En poussant leurs propriétaires à céder leurs actions pour acquitter l'impôt, il aurait pour effet de dissuader la création de nouvelles entreprises, notamment de start-up.

Au reste, il déstabiliserait l'actionnariat, puisque, par définition, il faudra vendre ses actions pour payer l'impôt - il faudra en vendre à une hauteur supérieure au montant de l'impôt exigé, du fait du PFU. Il en résulterait une inégalité entre les Français assujettis à cet impôt et les autres actionnaires.

Par ailleurs, ce sont les personnes ciblées par le dispositif qui sont les plus à même d'effectuer des investissements risqués au bénéfice des entreprises en croissance. Cette nouvelle imposition nuirait donc nécessairement au financement du capital-risque. Or nous avons besoin d'entrepreneurs qui prennent des risques et investissent dans les secteurs de l'innovation, extrêmement porteurs pour l'avenir.

Enfin, comme précisé antérieurement, il n'apparaît pas nécessairement justifié de « sanctionner » par l'impôt des entrepreneurs qui, en empêchant la distribution de dividendes, ont fait le choix du développement de leur entreprise, contribuant par là même à celui de l'économie française.
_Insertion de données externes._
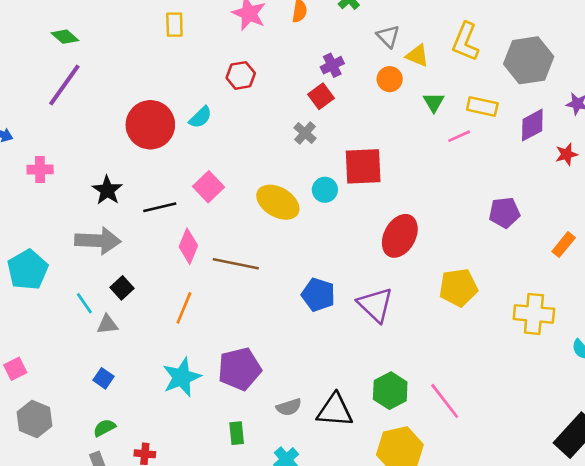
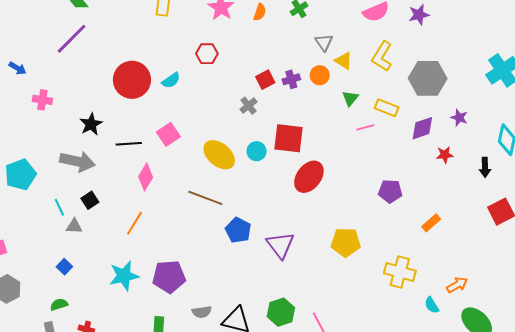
purple cross: (332, 65) -> (291, 79), moved
red ellipse: (400, 236) -> (309, 177), moved
brown line: (236, 264) -> (205, 198), moved

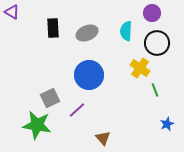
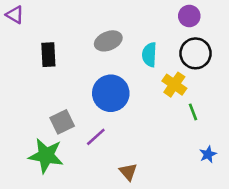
black rectangle: (53, 28) -> (48, 55), moved
cyan semicircle: (126, 31) -> (149, 55), moved

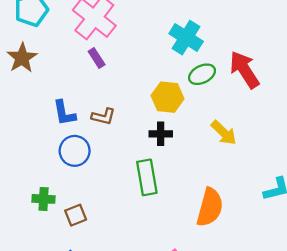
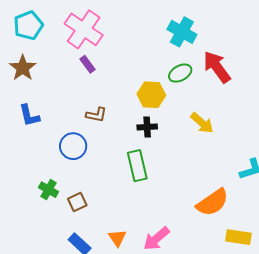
cyan cross: (186, 38) -> (182, 32), moved
blue L-shape: (64, 113) -> (29, 116), moved
green cross: (44, 199) -> (48, 190), turned 30
orange semicircle: (210, 207) -> (212, 202), moved, turned 44

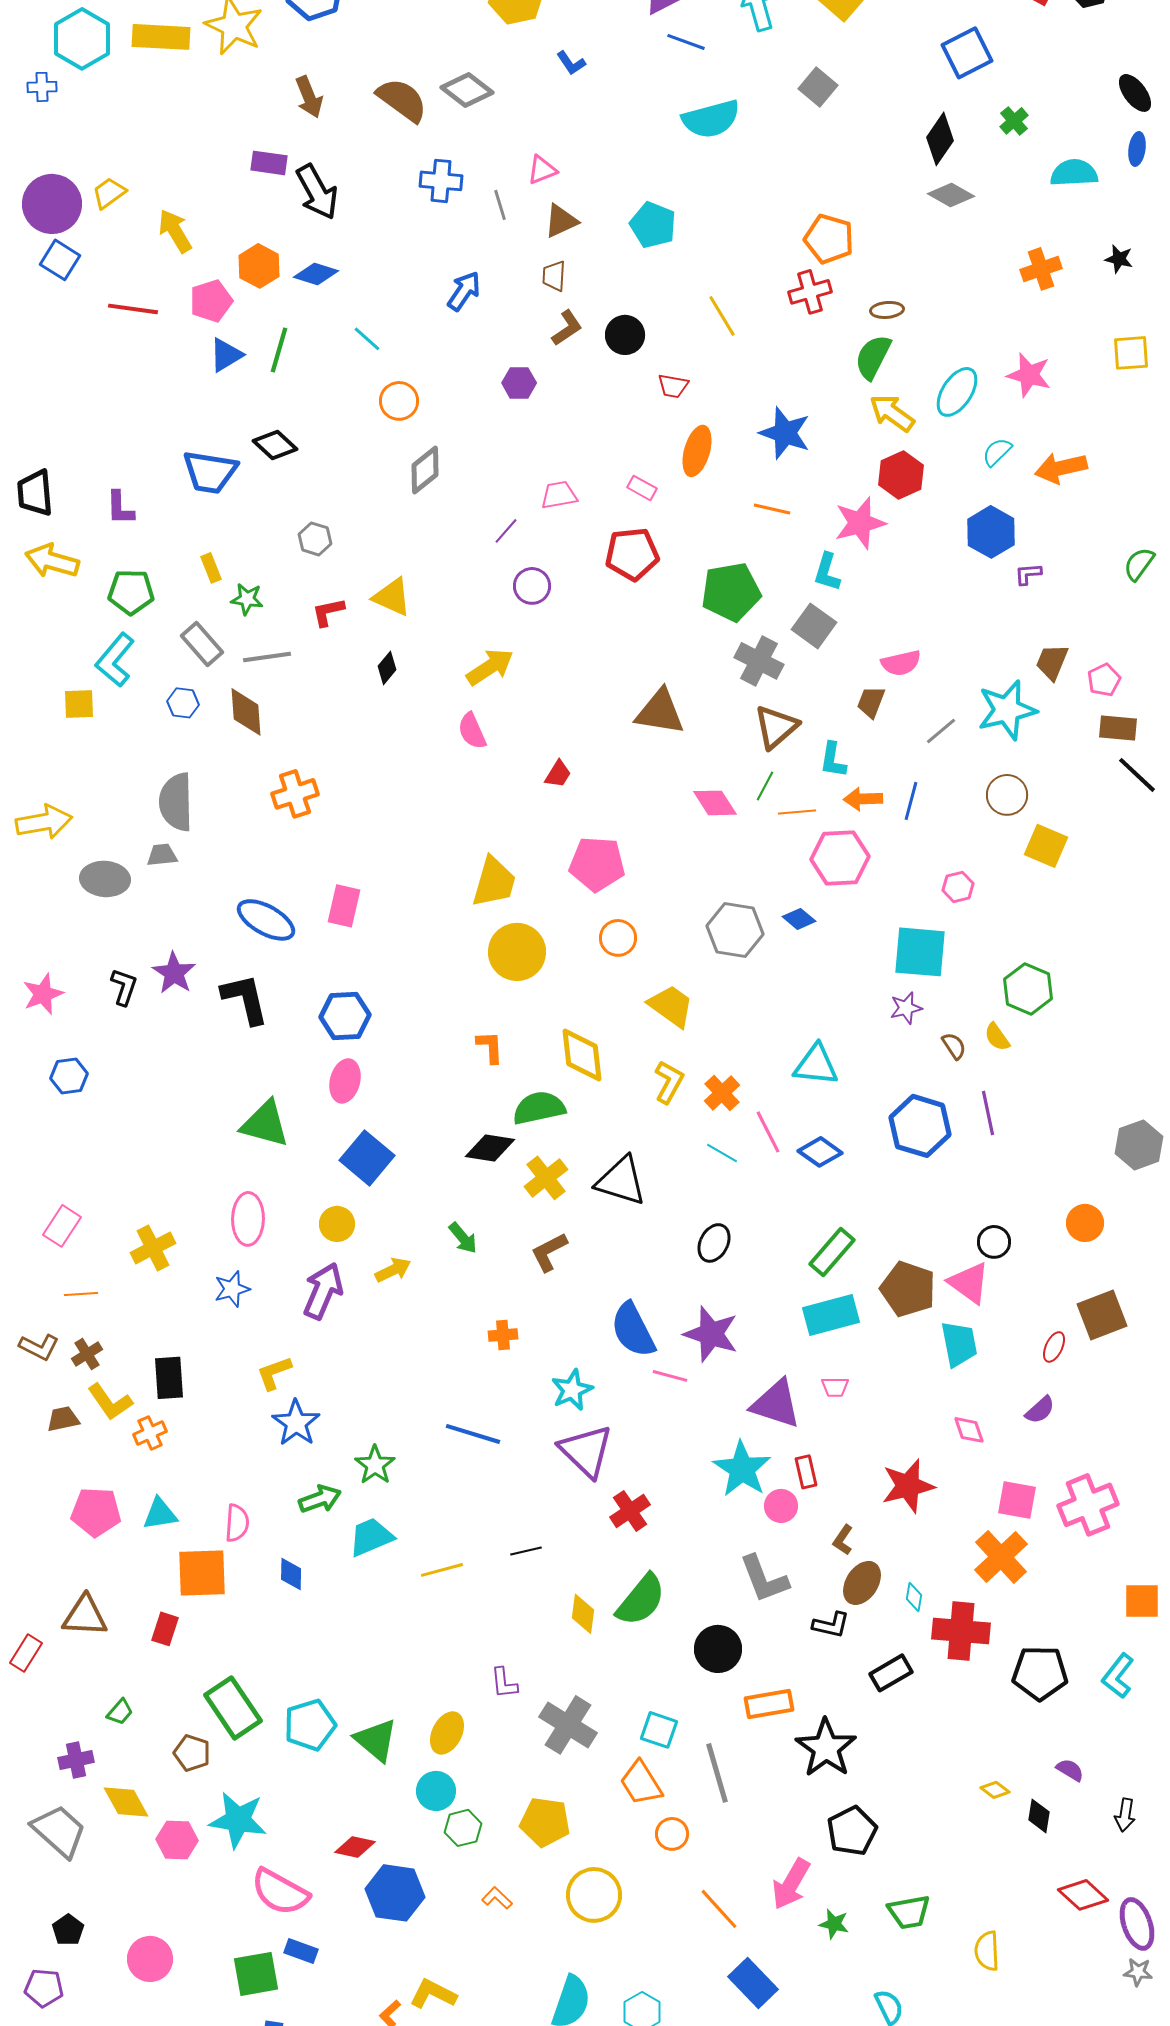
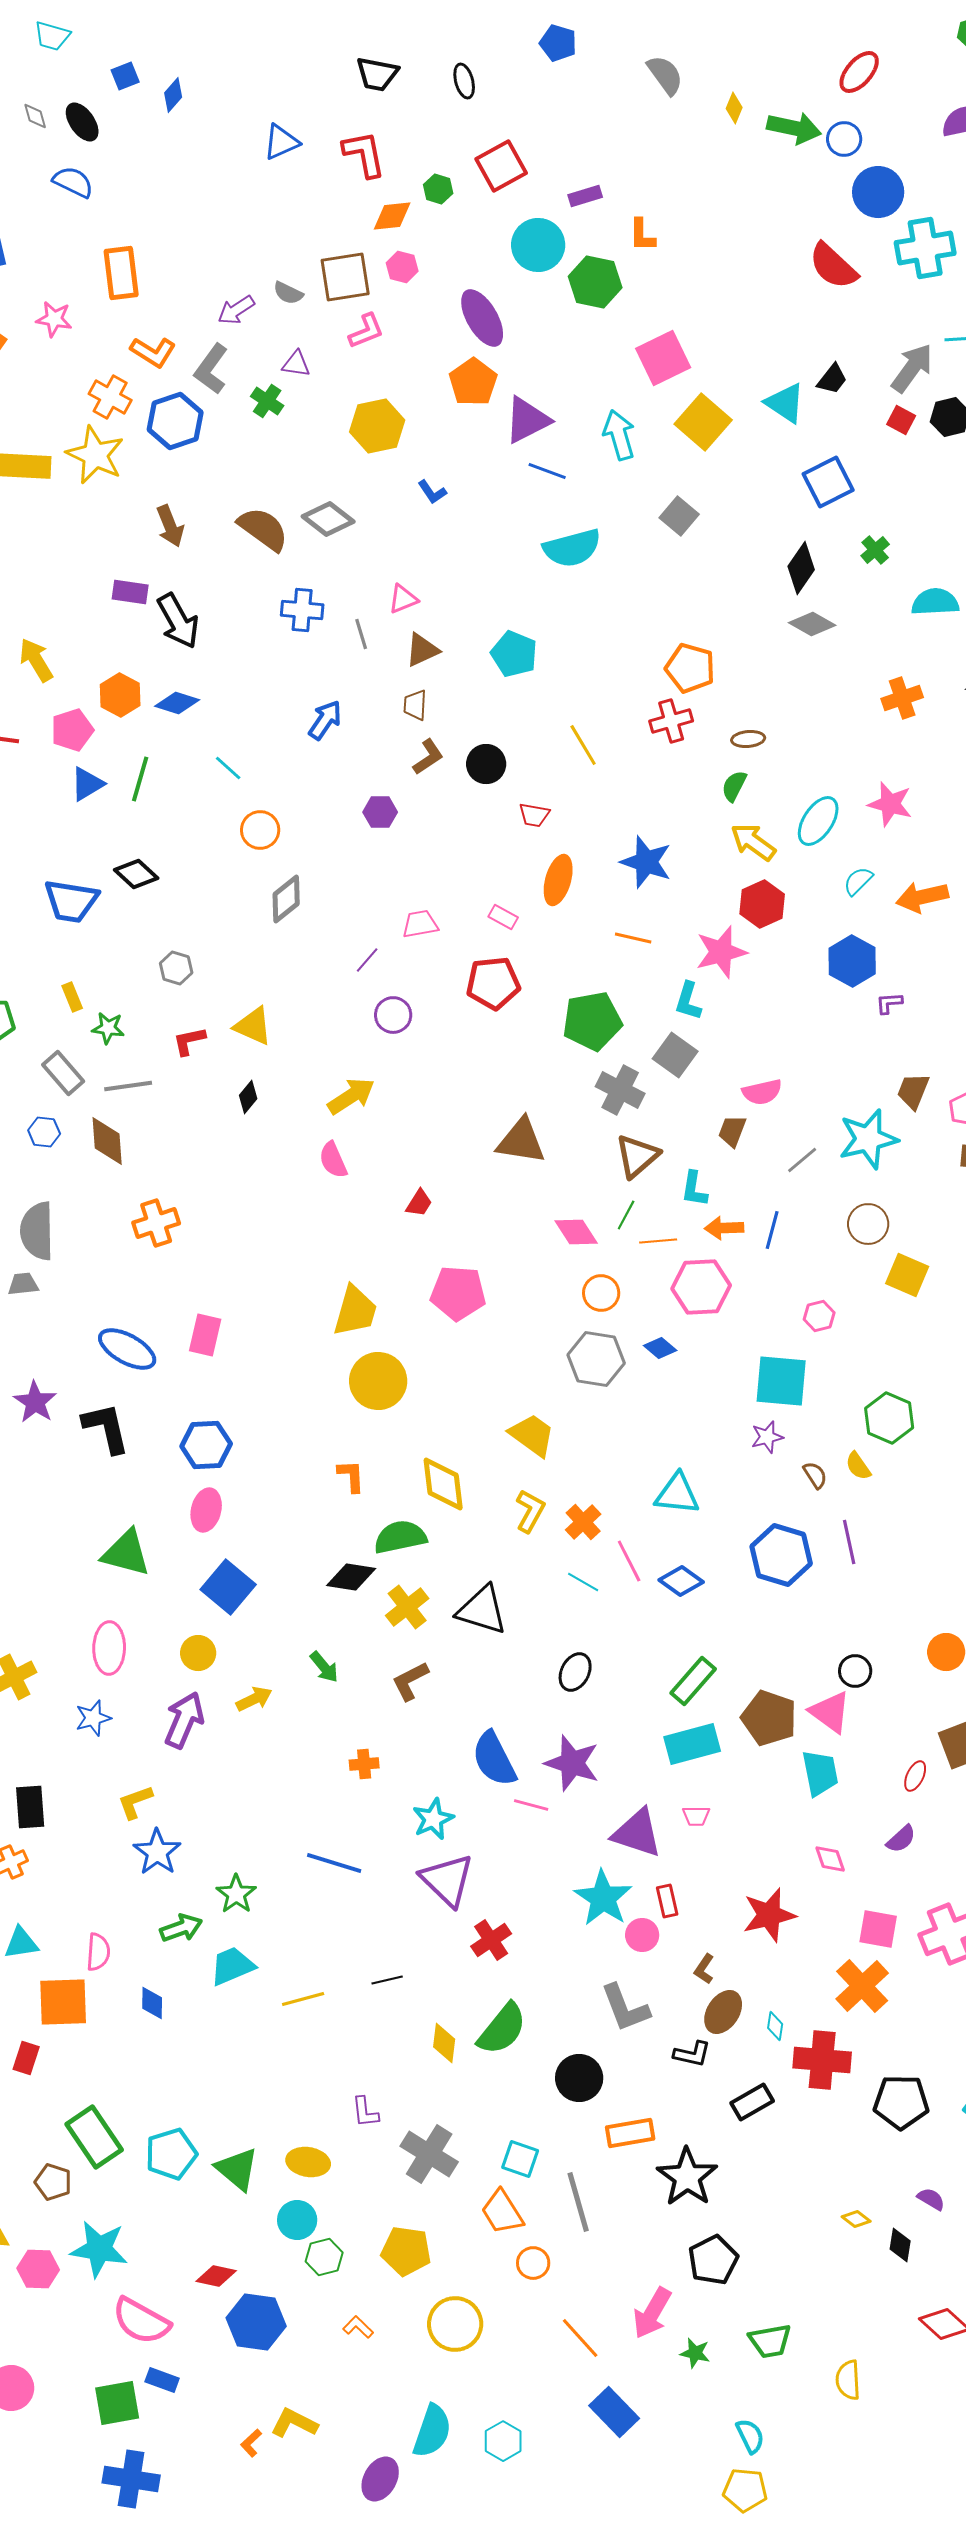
green semicircle: (873, 357) -> (734, 786), size x0.7
orange circle: (618, 938) -> (601, 1293), moved
yellow ellipse: (447, 1733) -> (308, 2162), turned 72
Au total, si des mécanismes minorant, peut-être artificiellement, l'imposition qui pourrait être due par certains contribuables peuvent exister en France, comme dans le reste du monde, l'impôt proposé par ce texte ne me paraît pas constituer une solution adéquate pour lutter contre ces phénomènes. À cet égard, d'autres pistes existent, comme la contribution différentielle sur laquelle travaille actuellement le Gouvernement - son taux serait plus bas et elle ne viserait pas les biens professionnels -, ou encore la taxation des holdings ou des dividendes non distribués, comme elle est pratiquée en Irlande ou aux États-Unis.
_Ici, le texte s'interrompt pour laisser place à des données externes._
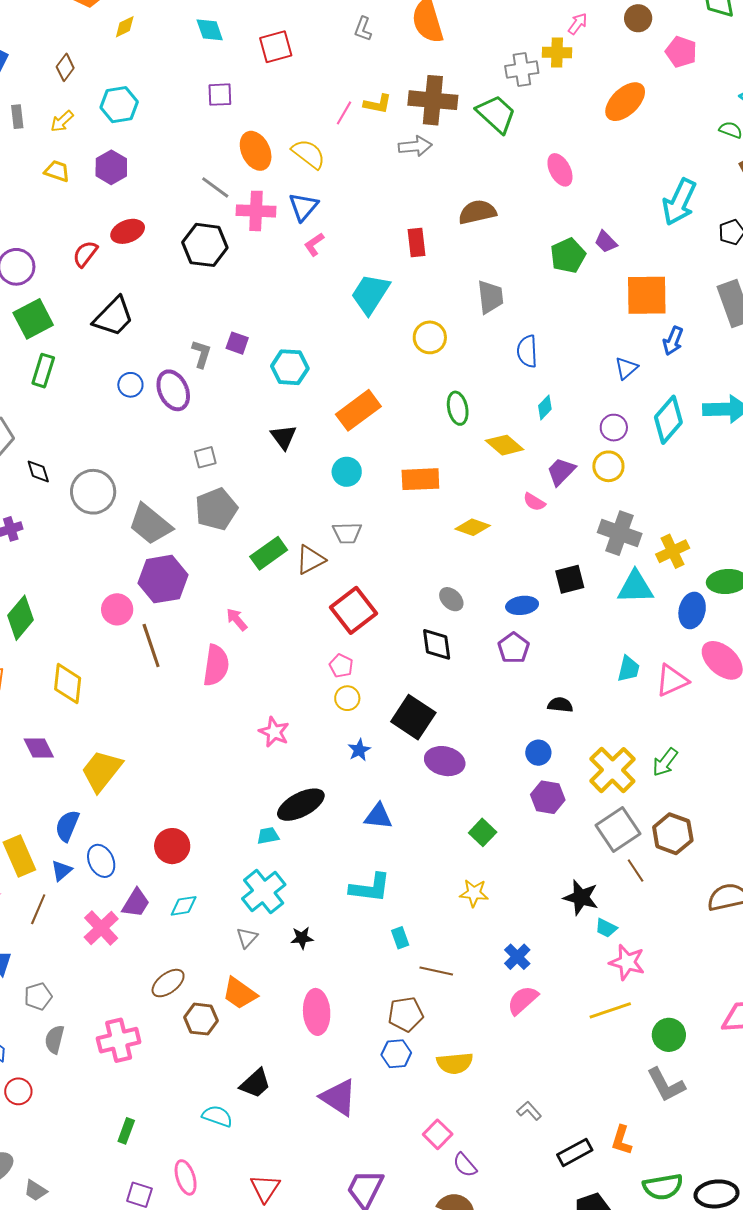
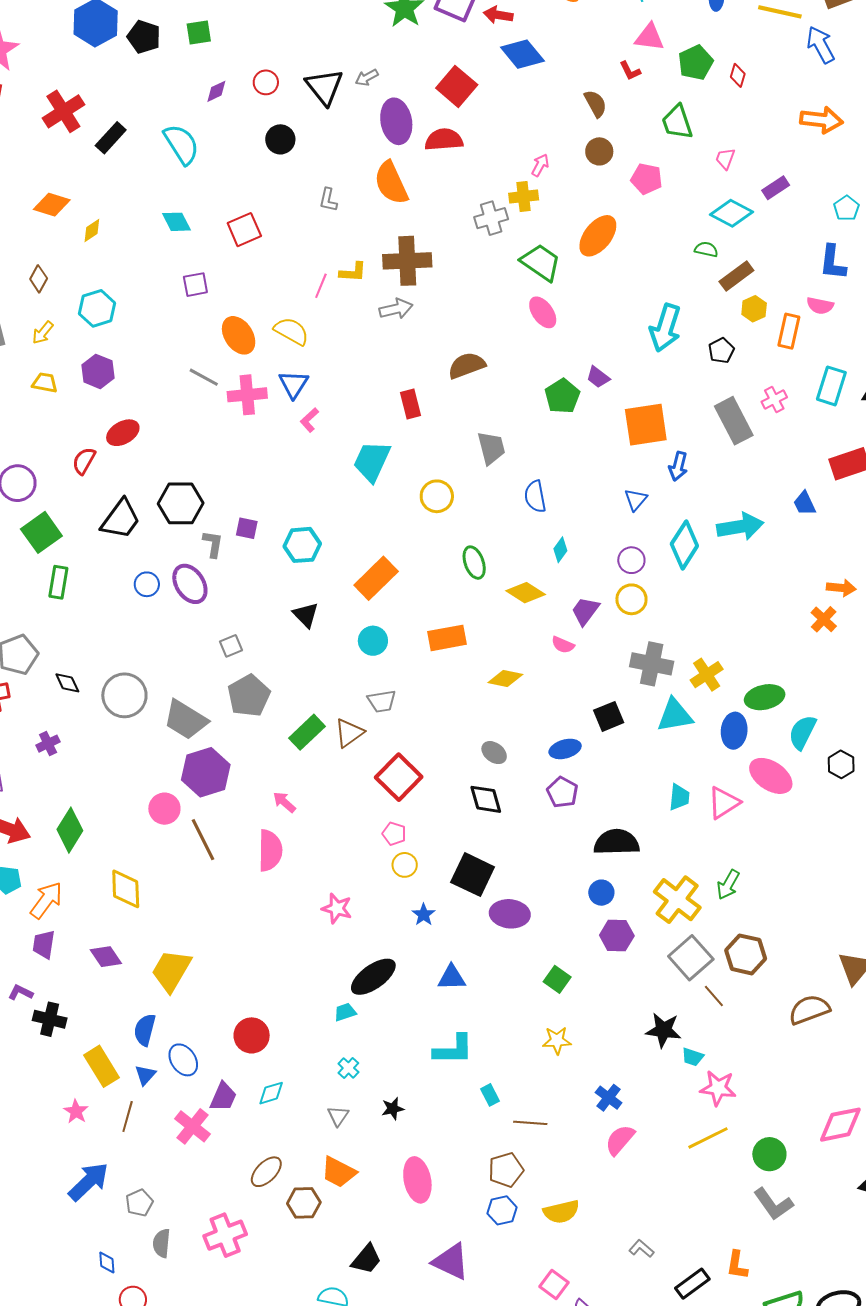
green trapezoid: (496, 114) -> (541, 262), moved
black hexagon: (205, 245) -> (181, 503), moved
black semicircle: (560, 705) -> (617, 842), size x1.8
cyan cross: (264, 892) -> (348, 1068), size x0.5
En conclusion, je vous propose de rejeter le présent texte, qui est composé d'un article unique.

M. Jean-François Husson, rapporteur général. - Je remercie le rapporteur pour la qualité de sa présentation, qui va dans le détail.
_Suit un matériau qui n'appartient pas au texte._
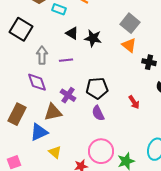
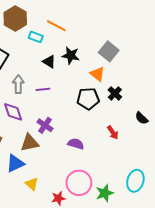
black star: (93, 38) -> (71, 55), moved
orange triangle: (129, 45) -> (97, 74), moved
black cross: (149, 62) -> (115, 93), moved, turned 32
black pentagon: (97, 88) -> (88, 99), moved
purple semicircle: (98, 113) -> (76, 144), turned 133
Je souscris en totalité à la fois à l'analyse, aux points d'attention, aux alertes et à certaines objections, mais aussi aux propos conclusifs, qui laissent la porte entrouverte à une réflexion sur une imposition pour les plus grandes fortunes - la question est assez complexe.

La question du revenu économique est un sujet important. Il faut aussi faire attention, comme l'a dit Emmanuel Capus, au signal que nous envoyons en ces temps difficiles. Le débat n'est pas nouveau. Pour ma part, je continue de penser que la meilleure façon d'obtenir des recettes nouvelles serait d'avoir une économie en meilleure santé, c'est-à-dire produisant plus de croissance et de richesses et permettant d'augmenter les rémunérations, mais également les profits, ce qui créerait des recettes fiscales nouvelles.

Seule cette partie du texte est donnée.